Quizás no habrá un “viernes negro” como en 1929, ni un “Día del Juicio”. Pero hay buenas razones para creer que estamos viviendo el fin de una larga época histórica. La época en que la actividad productiva y los productos no sirven para satisfacer necesidades, sino para alimentar el ciclo incesante del trabajo que valoriza al capital y del capital que emplea al trabajo. La mercancía y el trabajo, el dinero y la regulación estatal, la competencia y el mercado: tras las crisis financieras que se repiten desde hace veinte años con cada vez más intensidad, se perfila la crisis de todas estas categorías. Las cuales, siempre es bueno recordarlo, no han formado parte de la existencia humana en todas las épocas y en todas partes. Tales categorías tomaron posesión de la vida humana durante los últimos siglos, y podrán evolucionar hacia algo diferente: algo mejor o algo aun peor.

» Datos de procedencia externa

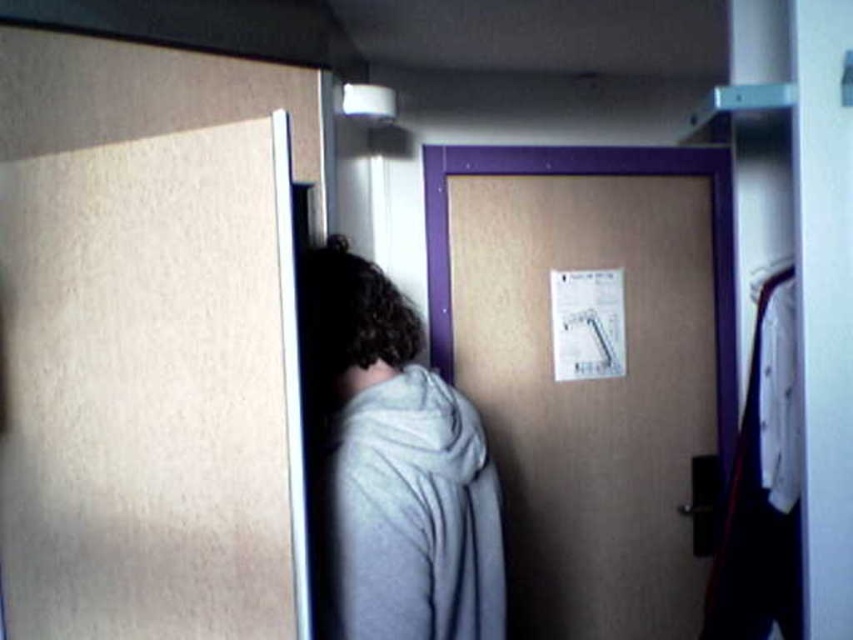 Question: Does gray fleece robe at center appear over wooden door at center?

Choices:
 (A) yes
 (B) no

Answer: (B)

Question: In this image, where is gray fleece robe at center located relative to wooden door at center?

Choices:
 (A) left
 (B) right

Answer: (A)

Question: Which point is closer to the camera?

Choices:
 (A) (711, 188)
 (B) (463, 481)

Answer: (B)

Question: Is gray fleece robe at center closer to the viewer compared to wooden door at center?

Choices:
 (A) yes
 (B) no

Answer: (A)

Question: Among these points, which one is nearest to the camera?

Choices:
 (A) (683, 163)
 (B) (410, 596)

Answer: (B)

Question: Which object is farther from the camera taking this photo?

Choices:
 (A) wooden door at center
 (B) gray fleece robe at center

Answer: (A) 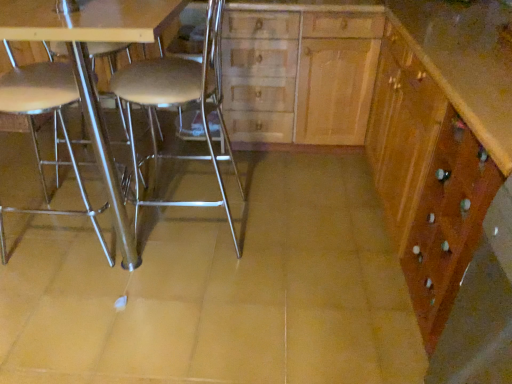 Question: Is metallic silver chair at left, placed as the first chair when sorted from left to right, positioned behind metallic silver stool at center, placed as the 2th chair when sorted from left to right?

Choices:
 (A) no
 (B) yes

Answer: (A)

Question: Does metallic silver chair at left, placed as the first chair when sorted from left to right, come in front of metallic silver stool at center, placed as the 2th chair when sorted from left to right?

Choices:
 (A) yes
 (B) no

Answer: (A)

Question: Is metallic silver chair at left, placed as the first chair when sorted from left to right, taller than metallic silver stool at center, the first chair from the right?

Choices:
 (A) no
 (B) yes

Answer: (B)

Question: From the image's perspective, is metallic silver chair at left, arranged as the second chair when viewed from the right, over metallic silver stool at center, placed as the 2th chair when sorted from left to right?

Choices:
 (A) yes
 (B) no

Answer: (B)

Question: Can metallic silver stool at center, placed as the 2th chair when sorted from left to right, be found inside metallic silver chair at left, arranged as the second chair when viewed from the right?

Choices:
 (A) no
 (B) yes

Answer: (A)

Question: From a real-world perspective, relative to metallic silver table at center, is wooden cabinet at center vertically above or below?

Choices:
 (A) above
 (B) below

Answer: (B)

Question: In terms of size, does wooden cabinet at center appear bigger or smaller than metallic silver table at center?

Choices:
 (A) small
 (B) big

Answer: (A)

Question: Is wooden cabinet at center taller or shorter than metallic silver table at center?

Choices:
 (A) short
 (B) tall

Answer: (A)

Question: In the image, is wooden cabinet at center on the left side or the right side of metallic silver table at center?

Choices:
 (A) right
 (B) left

Answer: (A)

Question: Considering the positions of wooden cabinet at right and metallic silver stool at center, placed as the 2th chair when sorted from left to right, in the image, is wooden cabinet at right bigger or smaller than metallic silver stool at center, placed as the 2th chair when sorted from left to right,?

Choices:
 (A) big
 (B) small

Answer: (A)

Question: Is wooden cabinet at right in front of or behind metallic silver stool at center, the first chair from the right, in the image?

Choices:
 (A) behind
 (B) front

Answer: (B)

Question: Is point (449, 18) positioned closer to the camera than point (210, 82)?

Choices:
 (A) farther
 (B) closer

Answer: (A)

Question: From the image's perspective, relative to metallic silver stool at center, the first chair from the right, is wooden cabinet at right above or below?

Choices:
 (A) above
 (B) below

Answer: (A)

Question: Is metallic silver stool at center, placed as the 2th chair when sorted from left to right, in front of or behind metallic silver chair at left, arranged as the second chair when viewed from the right, in the image?

Choices:
 (A) front
 (B) behind

Answer: (B)

Question: Which is correct: metallic silver stool at center, placed as the 2th chair when sorted from left to right, is inside metallic silver chair at left, arranged as the second chair when viewed from the right, or outside of it?

Choices:
 (A) outside
 (B) inside

Answer: (A) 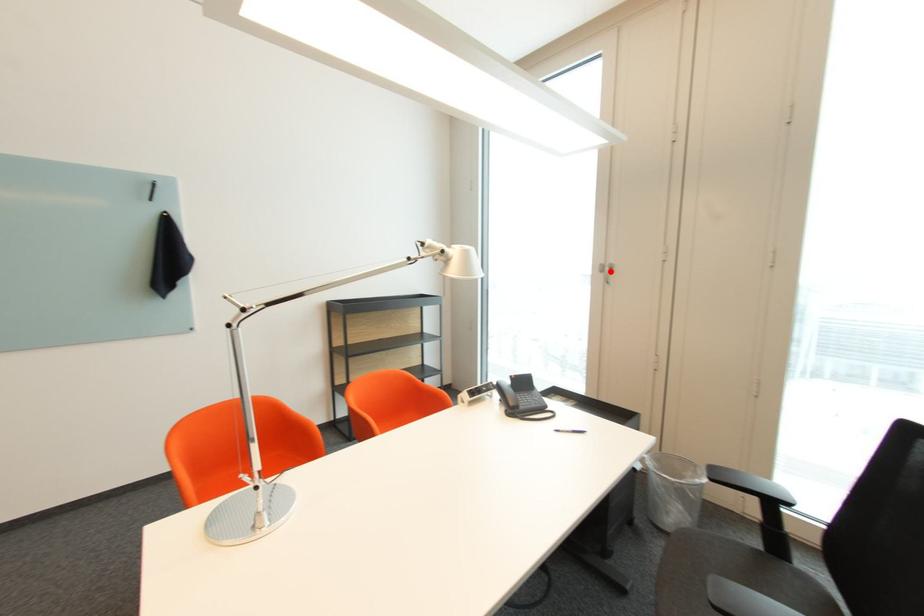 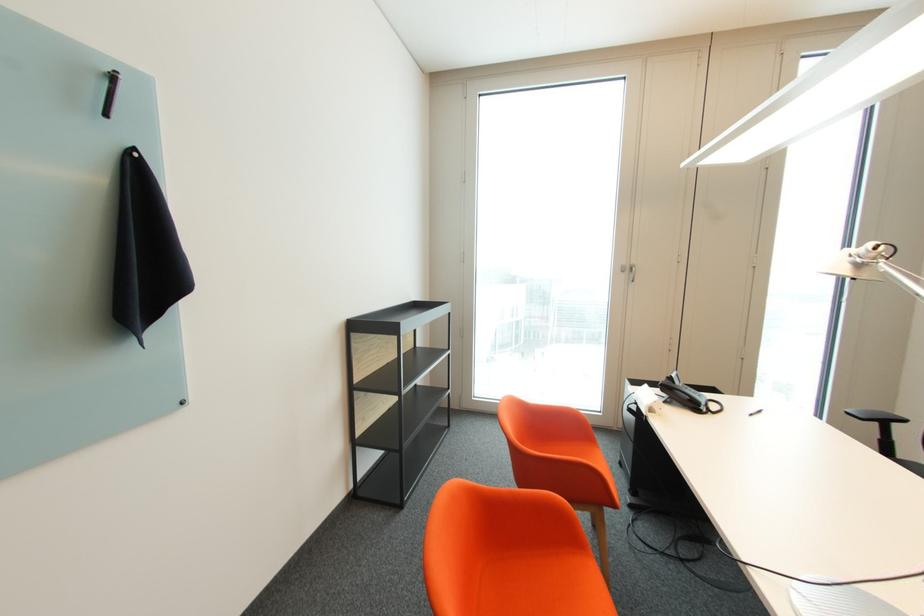 The point at the highlighted location is marked in the first image. Where is the corresponding point in the second image?

(629, 272) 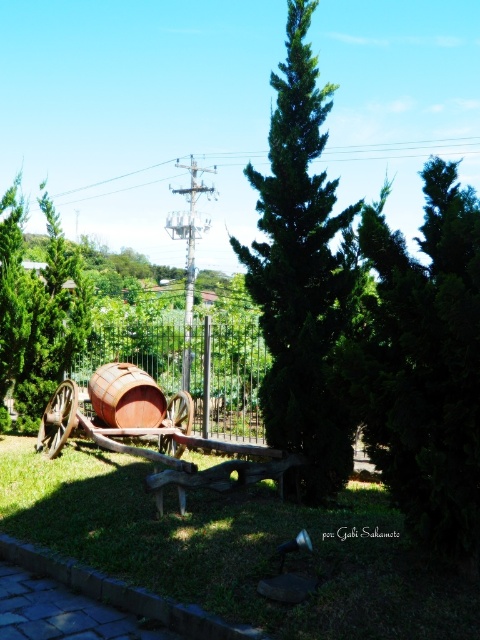 Is dark green textured tree at center above green leafy tree at center?

No.

Does dark green textured tree at center have a smaller size compared to green leafy tree at center?

Yes.

Where is `dark green textured tree at center`? The height and width of the screenshot is (640, 480). dark green textured tree at center is located at coordinates (423, 364).

Is green grass at center bigger than green leafy tree at left?

No.

Who is more distant from viewer, (367, 618) or (9, 301)?

Point (9, 301)

Image resolution: width=480 pixels, height=640 pixels. I want to click on green grass at center, so click(238, 547).

How much distance is there between green leafy tree at left and metallic wire at upper center?

Result: A distance of 5.84 meters exists between green leafy tree at left and metallic wire at upper center.

In the scene shown: Which of these two, green leafy tree at left or metallic wire at upper center, stands taller?

With more height is metallic wire at upper center.

You are a GUI agent. You are given a task and a screenshot of the screen. Output one action in this format:
    pyautogui.click(x=<x>, y=<y>)
    Task: Click on the green leafy tree at left
    The width and height of the screenshot is (480, 640).
    Given the screenshot: What is the action you would take?
    pyautogui.click(x=36, y=310) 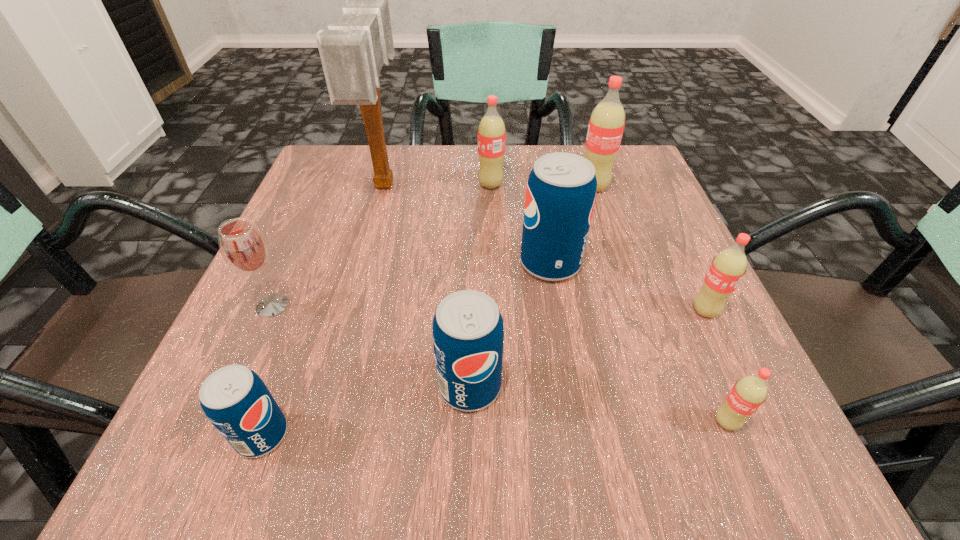 Locate which soda is the closest to the second biggest red soda. Please provide its 2D coordinates. Your answer should be formatted as a tuple, i.e. [(x, y)], where the tuple contains the x and y coordinates of a point satisfying the conditions above.

[(606, 125)]

Choose which red soda is the nearest neighbor to the fourth farthest object. Please provide its 2D coordinates. Your answer should be formatted as a tuple, i.e. [(x, y)], where the tuple contains the x and y coordinates of a point satisfying the conditions above.

[(606, 125)]

The width and height of the screenshot is (960, 540). I want to click on red soda that is the nearest to the second smallest blue pop, so click(x=750, y=392).

Locate which blue pop ranks second in proximity to the biggest blue pop. Please provide its 2D coordinates. Your answer should be formatted as a tuple, i.e. [(x, y)], where the tuple contains the x and y coordinates of a point satisfying the conditions above.

[(235, 400)]

Point out which blue pop is positioned as the third nearest to the seventh object from right to left. Please provide its 2D coordinates. Your answer should be formatted as a tuple, i.e. [(x, y)], where the tuple contains the x and y coordinates of a point satisfying the conditions above.

[(235, 400)]

The image size is (960, 540). I want to click on blank area in the image that satisfies the following two spatial constraints: 1. on the back side of the smallest blue pop; 2. on the left side of the fourth soda from left to right, so click(x=324, y=263).

Where is `blank space that satisfies the following two spatial constraints: 1. on the back side of the third object from left to right; 2. on the left side of the red wineglass`? The width and height of the screenshot is (960, 540). blank space that satisfies the following two spatial constraints: 1. on the back side of the third object from left to right; 2. on the left side of the red wineglass is located at coordinates (326, 184).

Where is `free space that satisfies the following two spatial constraints: 1. on the back side of the third object from right to left; 2. on the left side of the sixth object from left to right`? free space that satisfies the following two spatial constraints: 1. on the back side of the third object from right to left; 2. on the left side of the sixth object from left to right is located at coordinates pyautogui.click(x=538, y=187).

What are the coordinates of `vacant space that satisfies the following two spatial constraints: 1. on the front side of the red wineglass; 2. on the left side of the second nearest red soda` in the screenshot? It's located at (270, 311). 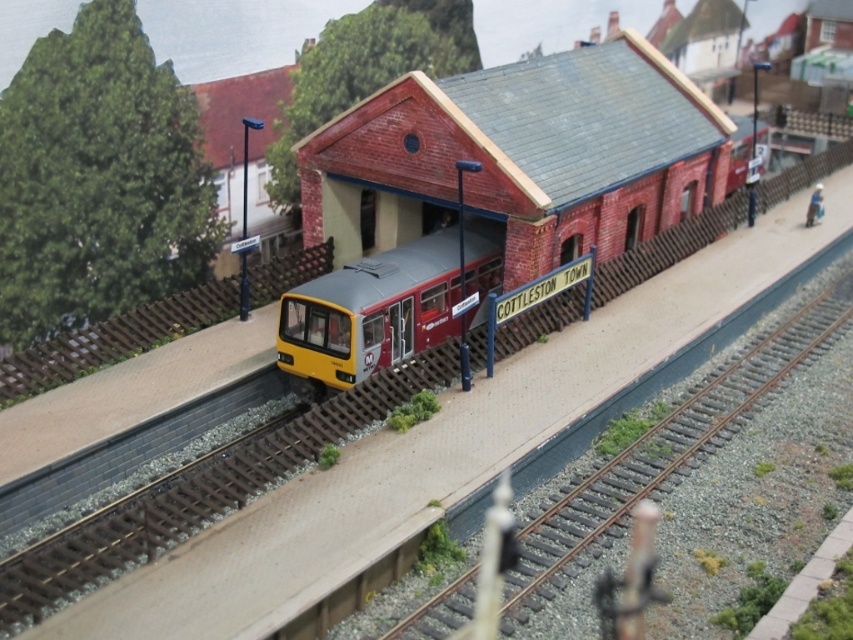 Which is in front, point (759, 371) or point (328, 312)?

Point (328, 312) is more forward.

Between metallic brown train track at center and yellow matte passenger train at center, which one has more height?

Standing taller between the two is metallic brown train track at center.

This screenshot has width=853, height=640. Describe the element at coordinates (666, 451) in the screenshot. I see `metallic brown train track at center` at that location.

Identify the location of metallic brown train track at center. (666, 451). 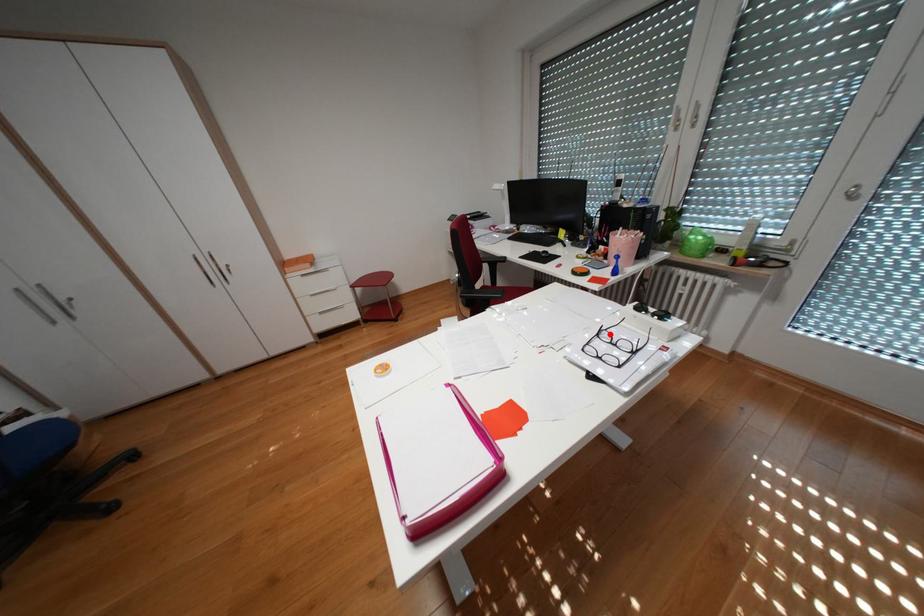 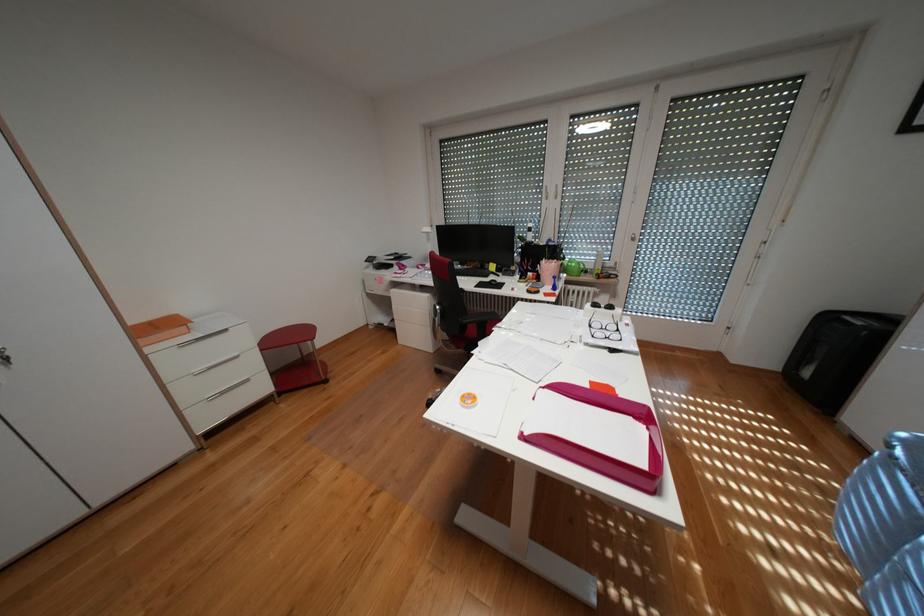 Where in the second image is the point corresponding to the highlighted location from the first image?

(602, 325) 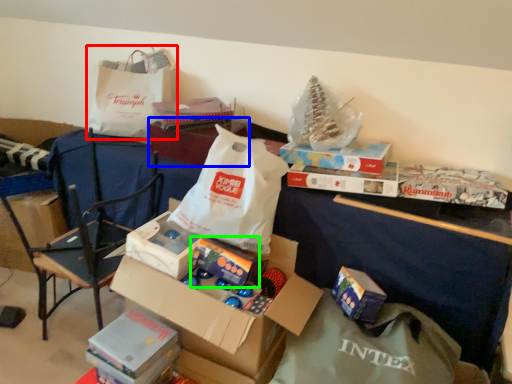 Question: Considering the real-world distances, which object is closest to grocery bag (highlighted by a red box)? storage box (highlighted by a blue box) or gift (highlighted by a green box).

Choices:
 (A) storage box
 (B) gift

Answer: (A) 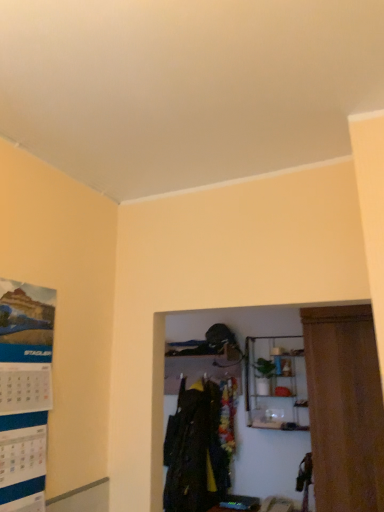 What is the approximate height of dark green fabric coat at center?

dark green fabric coat at center is 37.64 inches in height.

Find the location of `dark green fabric coat at center`. dark green fabric coat at center is located at coordinates (195, 451).

This screenshot has height=512, width=384. What do you see at coordinates (276, 385) in the screenshot?
I see `metallic wire shelf at upper center` at bounding box center [276, 385].

Where is `dark green fabric coat at center`? dark green fabric coat at center is located at coordinates (195, 451).

What's the angular difference between matte paper poster at left and metallic wire shelf at upper center's facing directions?

The angular difference between matte paper poster at left and metallic wire shelf at upper center is 89.3 degrees.

In the scene shown: Is matte paper poster at left placed right next to metallic wire shelf at upper center?

There is a gap between matte paper poster at left and metallic wire shelf at upper center.

From a real-world perspective, is matte paper poster at left beneath metallic wire shelf at upper center?

No, from a real-world perspective, matte paper poster at left is not below metallic wire shelf at upper center.

Between matte paper poster at left and metallic wire shelf at upper center, which one has larger width?

metallic wire shelf at upper center.

Considering the relative positions of dark green fabric coat at center and metallic wire shelf at upper center in the image provided, is dark green fabric coat at center behind metallic wire shelf at upper center?

Yes, the depth of dark green fabric coat at center is greater than that of metallic wire shelf at upper center.

Is dark green fabric coat at center not inside metallic wire shelf at upper center?

dark green fabric coat at center lies outside metallic wire shelf at upper center's area.

From a real-world perspective, which object rests below the other?

From a 3D spatial view, dark green fabric coat at center is below.

From the picture: Considering the sizes of matte paper poster at left and dark green fabric coat at center in the image, is matte paper poster at left taller or shorter than dark green fabric coat at center?

Clearly, matte paper poster at left is shorter compared to dark green fabric coat at center.

Could dark green fabric coat at center be considered to be inside matte paper poster at left?

That's incorrect, dark green fabric coat at center is not inside matte paper poster at left.

Would you consider matte paper poster at left to be distant from dark green fabric coat at center?

Yes, matte paper poster at left and dark green fabric coat at center are located far from each other.

How distant is matte paper poster at left from dark green fabric coat at center?

matte paper poster at left is 6.13 feet away from dark green fabric coat at center.

What's the angular difference between dark green fabric coat at center and matte paper poster at left's facing directions?

The angular difference between dark green fabric coat at center and matte paper poster at left is 89.3 degrees.

Is point (199, 426) less distant than point (15, 468)?

That is False.

Is matte paper poster at left inside dark green fabric coat at center?

No, dark green fabric coat at center does not contain matte paper poster at left.

From the image's perspective, which one is positioned lower, dark green fabric coat at center or matte paper poster at left?

From the image's view, dark green fabric coat at center is below.

From their relative heights in the image, would you say metallic wire shelf at upper center is taller or shorter than matte paper poster at left?

Considering their sizes, metallic wire shelf at upper center has less height than matte paper poster at left.

How different are the orientations of metallic wire shelf at upper center and matte paper poster at left in degrees?

89.3 degrees separate the facing orientations of metallic wire shelf at upper center and matte paper poster at left.

Is metallic wire shelf at upper center far from matte paper poster at left?

Yes, metallic wire shelf at upper center and matte paper poster at left are located far from each other.

Does metallic wire shelf at upper center come behind matte paper poster at left?

Yes, the depth of metallic wire shelf at upper center is greater than that of matte paper poster at left.

From the image's perspective, between metallic wire shelf at upper center and dark green fabric coat at center, which one is located above?

metallic wire shelf at upper center is shown above in the image.

Is metallic wire shelf at upper center positioned with its back to dark green fabric coat at center?

That's not correct — metallic wire shelf at upper center is not looking away from dark green fabric coat at center.

Is metallic wire shelf at upper center closer to camera compared to dark green fabric coat at center?

Yes, it is in front of dark green fabric coat at center.

There is a metallic wire shelf at upper center. Where is `poster page above it (from a real-world perspective)`? poster page above it (from a real-world perspective) is located at coordinates (24, 393).

Locate an element on the screen. The width and height of the screenshot is (384, 512). shelf in front of the dark green fabric coat at center is located at coordinates (276, 385).

Based on the photo, which object lies nearer to the anchor point dark green fabric coat at center, metallic wire shelf at upper center or matte paper poster at left?

metallic wire shelf at upper center is closer to dark green fabric coat at center.

Considering their positions, is dark green fabric coat at center positioned closer to matte paper poster at left than metallic wire shelf at upper center?

dark green fabric coat at center is positioned closer to the anchor matte paper poster at left.

When comparing their distances from dark green fabric coat at center, does matte paper poster at left or metallic wire shelf at upper center seem further?

Among the two, matte paper poster at left is located further to dark green fabric coat at center.

From the image, which object appears to be farther from metallic wire shelf at upper center, matte paper poster at left or dark green fabric coat at center?

matte paper poster at left is further to metallic wire shelf at upper center.

Looking at the image, which one is located further to matte paper poster at left, metallic wire shelf at upper center or dark green fabric coat at center?

metallic wire shelf at upper center is further to matte paper poster at left.

When comparing their distances from metallic wire shelf at upper center, does dark green fabric coat at center or matte paper poster at left seem further?

matte paper poster at left is positioned further to the anchor metallic wire shelf at upper center.

Where is `shelf between matte paper poster at left and dark green fabric coat at center from front to back`? shelf between matte paper poster at left and dark green fabric coat at center from front to back is located at coordinates (276, 385). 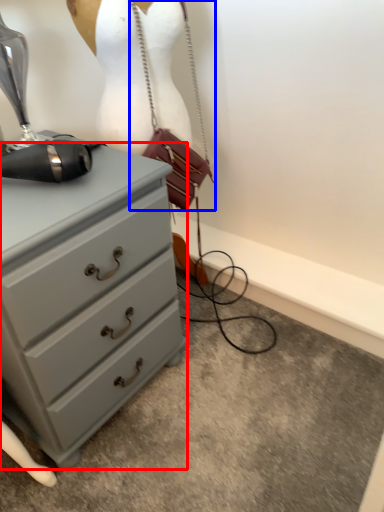 Question: Which of the following is the farthest to the observer, chest of drawers (highlighted by a red box) or handbag (highlighted by a blue box)?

Como sea, no es el tipo de decisión que se pueda tomar en una reunión del G8…

Anselm Jappe

Notas:

[1] Con esta expresión, “capitalismo continental”, el autor se refiere al capitalismo europeo, que presume de ser más razonable y humano que el norteamericano (NdT).

[2] Mene, Tekel, Peres: según se relata en el Antiguo Testamento ( Daniel 5: 1-30), estas palabras fueron inscritas en los muros del palacio del sacrílego rey Belsasar, para anunciar su inminente ruina y la caída de su imperio (NdT).